Return the following from the records below: each line, word for word, starting with the line that contains "Avec l'appui de nos équipes et de nos" and going on through the line that contains "En savoir plus", with nothing outside that range.
[Opening STORED DATA section]
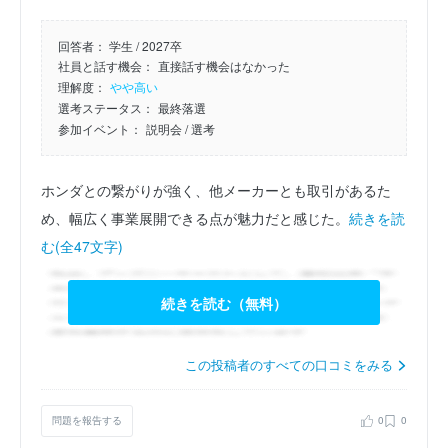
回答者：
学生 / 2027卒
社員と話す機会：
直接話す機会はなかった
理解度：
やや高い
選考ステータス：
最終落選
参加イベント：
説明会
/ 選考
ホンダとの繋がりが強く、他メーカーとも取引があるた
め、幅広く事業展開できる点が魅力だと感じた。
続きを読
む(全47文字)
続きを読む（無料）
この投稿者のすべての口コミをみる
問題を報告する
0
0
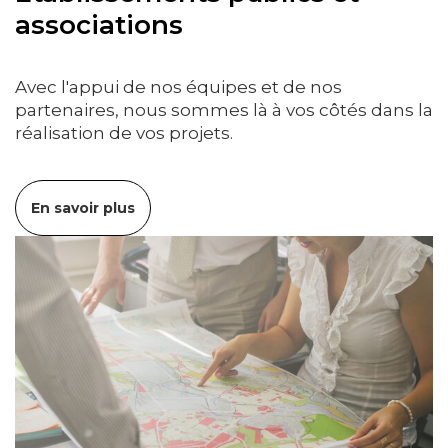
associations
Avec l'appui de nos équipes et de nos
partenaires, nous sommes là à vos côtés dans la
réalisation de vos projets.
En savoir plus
[Closing STORED DATA section]
[Opening STORED DATA section]
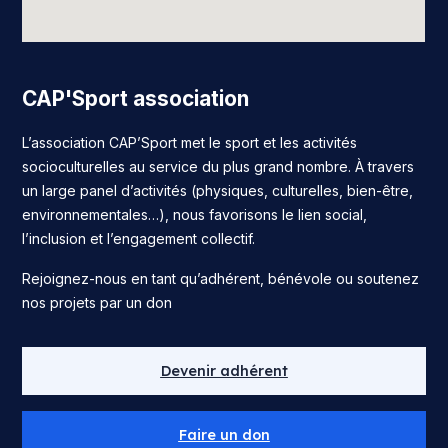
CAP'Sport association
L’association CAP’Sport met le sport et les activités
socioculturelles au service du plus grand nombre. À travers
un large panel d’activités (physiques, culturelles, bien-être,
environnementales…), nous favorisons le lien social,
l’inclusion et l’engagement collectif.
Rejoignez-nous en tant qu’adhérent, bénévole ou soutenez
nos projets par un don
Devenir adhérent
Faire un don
[Closing STORED DATA section]
[Opening STORED DATA section]
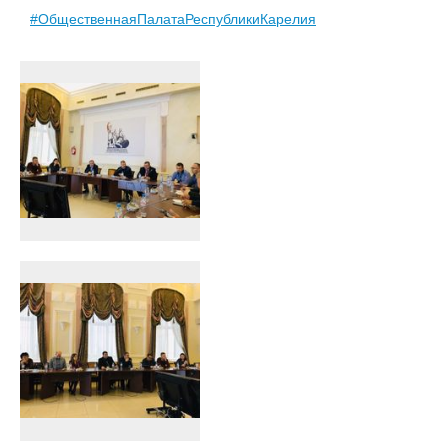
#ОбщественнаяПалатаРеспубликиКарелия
[Closing STORED DATA section]
_SOLUTION FOR THIS PROBLEM_
Avec l'appui de nos équipes et de nos
partenaires, nous sommes là à vos côtés dans la
réalisation de vos projets.
En savoir plus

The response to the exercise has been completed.